The decision or the enumeration version of MDkCSS can be solved in \(O(n(tk)^{2}((tk)^{2.5}+\alpha ))\) time, where \(\alpha \) is the maximum number of k-subsets of diameter at most q.

6 Approximation Algorithms

In this section, we discuss several approximation algorithms, mostly by geometric reductions to other problems. We first reduce MDkCSS to a well-known problem in trajectory analysis, the discrete popular places problem. Given is a set \(\varPi \) of polygonal paths with a total of n vertices, that is modelling a set of moving points (so-called entity) belonging to m distinct entities in the plane, an integer threshold \(k > 0\) and a real value \(r > 0\). A popular place is a square of side length r, that is visited by at least k distinct entities [4]. This problem can be solved in \(O(mn \log mn)\) time and O(mn) space [4]. In our setting, we assign the points of the same color to a single entity. The path between them is arbitrary. Hence, a popular place with a maximum number of entities gives a \(\sqrt{2}\)-approximation for the MDCSS problem. Also, any algorithm for squares assuming a threshold k as a popular place gives also an approximation for the MDkCSS problem. Reporting all the popular places for rectangles of threshold k takes \(O(mn \log mn)\) time and O(mn) space [4]. Reporting all popular places with at least k entities, where the popular places modelled by a rectangle of size \(1\times 2\), reports all k-rainbow sets of diameter at most \(\gamma q\) for a given \(q>0\), where \(\gamma =\sqrt{5}\approx 2.236\).

Theorem 4

For a given \(q>0\), all the k-rainbow sets of diameter of size at most \(\sqrt{5}q\) can be listed in \(O(mn \log mn)\) time and O(mn) space.
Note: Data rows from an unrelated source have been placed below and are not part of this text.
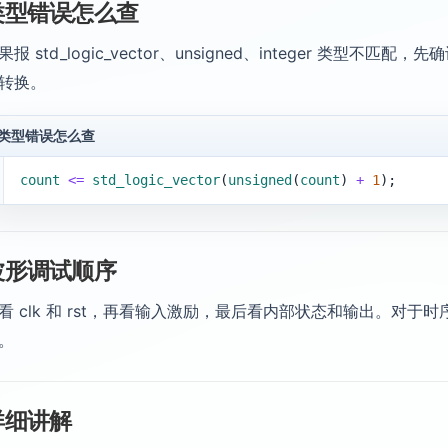
类型错误怎么查
果报 std_logic_vector、unsigned、integer 类型不匹
转换。
类型错误怎么查
1
count
<=
std_logic_vector
(
unsigned
(
count
) 
+
1
);
波形调试顺序
看 clk 和 rst，再看输入激励，最后看内部状态和输出。对
。
详细讲解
A 1.154-Approximation for MDkCSS. We discuss another simple efficient approximation algorithm. We start stating our result with the following lemma.

Lemma 4

For any set X of points, the diameter of X is longer than \(\sqrt{3}\) times the radius of the smallest enclosing circle (SEC) of X.

Proof

Consider the configuration at which three points on the boundary of the SEC form an equilateral triangle, and the side of the triangle determines the diameter. If one translates any pair of these points on the boundary of the SEC, to get closer, the size of the diameter would be increased between at least one pair. The lemma follows.    \(\square \)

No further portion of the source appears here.